Die Tour führte weiter am jüdischen Friedhof in Hainchen vorbei bis in den Wald bei Rommelhausen, wo sich die Rekonstruktion des Limeswachturms befindet. Der Wachturm wird am 17. August um 11 Uhr offiziell eingeweiht. Die Teilnehmer der Radtour hatten aber bereits am Sonntag die Gelegenheit, das Bauwerk in Augenschein zu nehmen und sich von Stine Kockrick und Wolfgang Wefers vom Geschichts- und Kulturverein Limeshain über den Bau und die Bedeutung des Wachturms informieren zu lassen. „Wir sind stolz auf unseren authentischen Wachturm“, so Stine Kockrick, die Vorsitzende des Geschichtsvereins, in dem schon 1999 die Idee aufkam, den Wachturm wieder aufzubauen, der den Bau des Wachturms vorangetrieben hat und dessen Mitglieder bei der Errichtung des Turms mit historischer Bautechnik auch tatkräftig angepackt hatten. Insgesamt wurden für den Turm rund 500 Tonnen Basalt und 150 Tonnen Sand verbaut. Zuletzt hatten Mitglieder des Geschichtsvereins die Fugen des Wachturms mit einer Gesamtlänge von etwa drei Kilometern in Handarbeit nachgezeichnet. „Der Limeswachturm ist ein besonderes Projekt, das von vielen Ehrenamtlichen, Förderern und Unterstützern ermöglicht wurde“, würdigte Lisa Gnadl das große Engagement beim Nachbau des Wachturms, der in der Nähe des römischen Limes errichtet wurde. Limeshains Bürgermeister Adolf Ludwig wies aber auch auf die Hindernisse hin, die bei dem Bau überwunden werden mussten: „Die Römer kannten die hessische Bauordnung noch nicht“, so Ludwig mit ironischem Unterton. Um die Sicherheit der Besucher nach den heute geltenden Vorschriften zu gewährleisten, seien Kompromisse zwischen historischer Originalität und heutigen Anforderungen nötig gewesen. So würden Besucher den Turm nicht wie zu Römerzeiten mit Leitern besteigen, sondern über eine moderne Stahltreppe, die neben dem Turm errichtet wurde. Aber auch mit diesen wenigen modernen Zugeständnissen gibt der Wachturm viele interessante Einblicke in die Römerzeit, in die damaligen Lebensgewohnheiten und natürlich in die Baukunst.

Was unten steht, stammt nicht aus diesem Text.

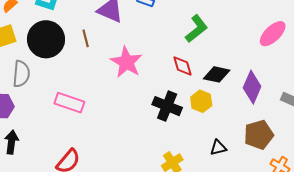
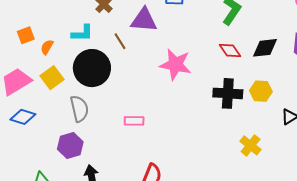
brown line: (86, 38) -> (120, 41), moved
yellow hexagon: (201, 101) -> (261, 91), moved
pink rectangle: (69, 103) -> (134, 121), size x0.7

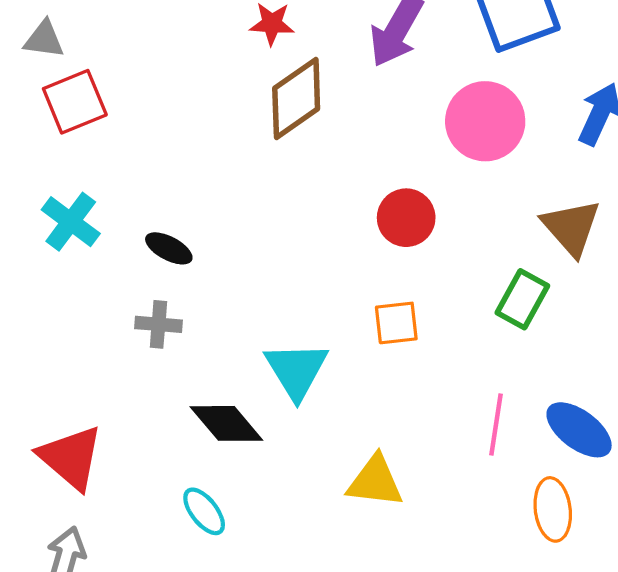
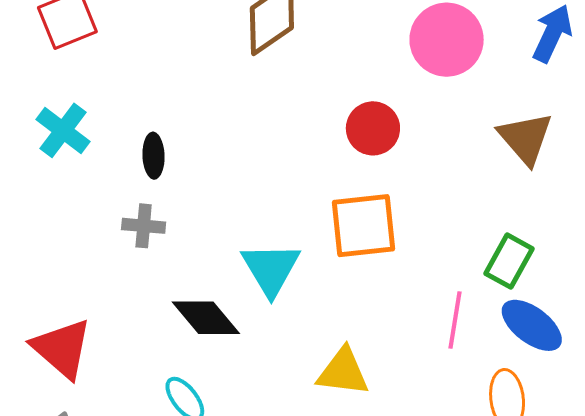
black ellipse: (169, 248) -> (154, 156), turned 60
green rectangle: (522, 299) -> (509, 261), moved
orange square: (396, 323) -> (363, 226), size x1.6

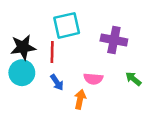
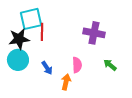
cyan square: (67, 25) -> (31, 19), moved
red line: (52, 52) -> (42, 32), moved
pink semicircle: (93, 79) -> (77, 65), turned -98

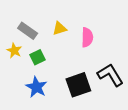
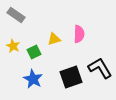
yellow triangle: (60, 28) -> (54, 39), moved
gray rectangle: (28, 31) -> (16, 15), moved

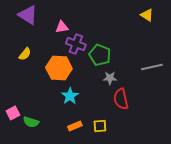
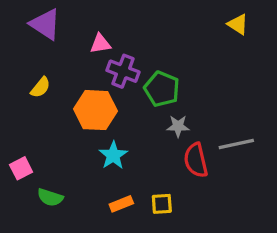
gray line: (152, 67) -> (236, 144), moved
pink square: (13, 113) -> (21, 168), moved

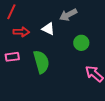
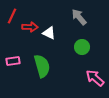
gray arrow: (68, 15) -> (79, 17), moved, turned 78
red arrow: (21, 32) -> (30, 27), moved

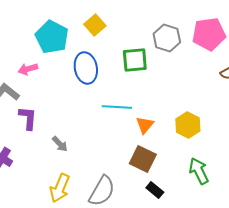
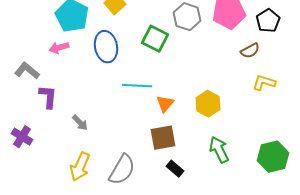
green square: (135, 60) -> (155, 39), turned 32
pink arrow: (28, 69) -> (59, 48), moved
brown square: (143, 159) -> (163, 138), turned -36

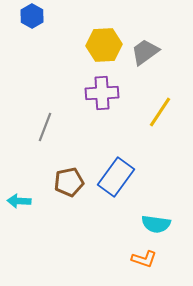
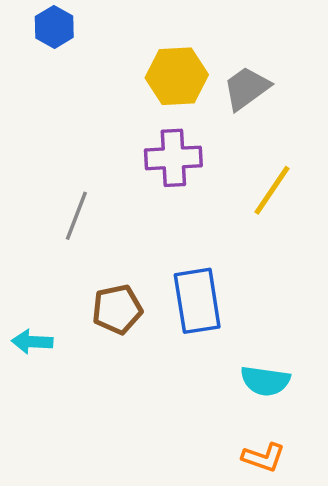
blue rectangle: (116, 177) -> (197, 301), turned -45
orange L-shape: (144, 259) -> (264, 457), moved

Über den Limesradweg ging es nach der Besichtigung des Wachturms zurück zum Altenstädter Bahnhof, wo die Gruppe die Radtour im Schatten der Kastanie im Biergarten des Cafés Kastell ausklingen ließ. „Die heutige Tour hat an zwei ganz unterschiedlichen Beispielen gezeigt, in welch geschichtsträchtiger Region wir leben, in der es auch für uns Einheimische immer wieder Neues zu entdecken und zu erfahren gibt“, so die Landtagsabgeordnete Lisa Gnadl zum Abschluss des Ausflugs.
Die fünfte und letzte Vulkanradwegtour findet am kommenden Sonntag, den 11.8.2013, statt und startet um 14.00 Uhr vom Bahnhof Glauberg. Von dort geht es über den Vulkanradweg nach Stockheim, wo eine Führung durch den Modellbahnhof auf die Teilnehmer wartet, bevor es über Bleichenbach, Büches und Düdelsheim entlang der Keltenroute zurück nach Glauberg geht, wo die Tour im neu eröffneten Landgasthof Glauberg enden wird. Alle interessierten Bürgerinnen und Bürger sind eingeladen, an der Radtour teilzunehmen.